Page:Revue des Deux Mondes - 1860 - tome 27.djvu/535

Le texte de cette page a été corrigé et est conforme au fac-similé.

Voghera. Je rentre dans ces lieux de souffrances où j’ai déjà erré tant de fois avec un sentiment que je retrouve toujours au commencement de chaque campagne : c’est une sorte de compassion mêlée de résignation et de fierté. La résignation naît de ce que mon esprit envisage, et la fierté, de ce que voient mes yeux, car la manière dont la plupart de nos soldats supportent leurs blessures donnerait aux plus humbles d’entre nous des mouvemens d’orgueil national.

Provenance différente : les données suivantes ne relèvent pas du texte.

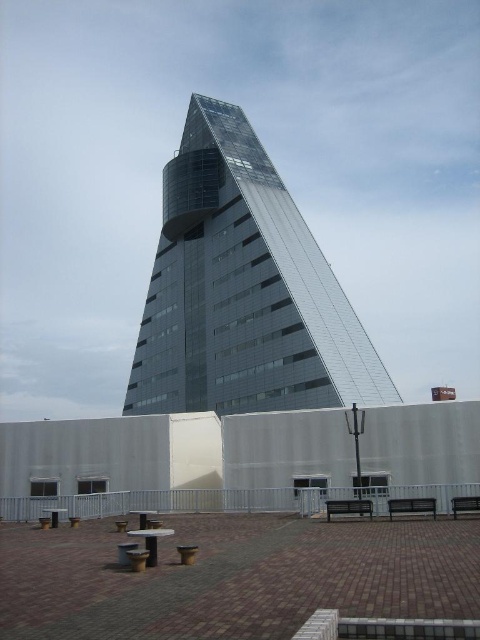 Question: Which point appears closest to the camera in this image?

Choices:
 (A) (228, 280)
 (B) (463, 504)

Answer: (B)

Question: Is black metal bench at lower right closer to camera compared to metallic silver bench at lower right?

Choices:
 (A) no
 (B) yes

Answer: (A)

Question: Which object appears farthest from the camera in this image?

Choices:
 (A) black metal bench at lower right
 (B) metallic silver bench at lower right
 (C) wooden park bench at center

Answer: (A)

Question: Can you confirm if black metal bench at lower right is positioned to the right of metallic silver bench at lower right?

Choices:
 (A) no
 (B) yes

Answer: (A)

Question: Which point is farther to the camera?

Choices:
 (A) wooden park bench at center
 (B) black metal bench at lower right
 (C) transparent glass building at center
 (D) metallic silver bench at lower right

Answer: (C)

Question: Can you confirm if wooden park bench at center is smaller than metallic silver bench at lower right?

Choices:
 (A) no
 (B) yes

Answer: (A)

À l’aspect de ces linges ensanglantés entourant un visage pâle, de ces taches rouges se montrant entre les plis d’une chemise grossière, sur une poitrine livide, je me dis : « Allons, le sort en est jeté, voilà un nouveau pacte signé avec la mort et ses ministres. » Mais le pâle visage est rayonnant, et l’on sent dans la poitrine livide quelque chose d’ardent, d’ému, de prompt à se soulever, — cette vie dont jaillissent nos victoires, cette vie aux sources innombrables qui se retrouve dans la chair offerte joyeusement au canon par toutes nos générations guerrières. Le maréchal Baraguay-d’Hilliers montre son bras mutilé, et dit à ceux dont tout à l’heure le couteau du médecin entamera peut-être les os : « Allons, mes enfans, j’ai passé par là. » Ces mots renferment la sainte transmission du sacrifice, ils contiennent une plus haute et plus énergique consolation que de longs discours. Ceux qui, dans quelques instans, auront dépouillé, avant de mourir, une partie de leur vêtement terrestre sourient à ce doyen des amputés, et voient qu’il y a de nobles routes en ce monde où l’on peut encore marcher droit et ferme avec quelques os de moins.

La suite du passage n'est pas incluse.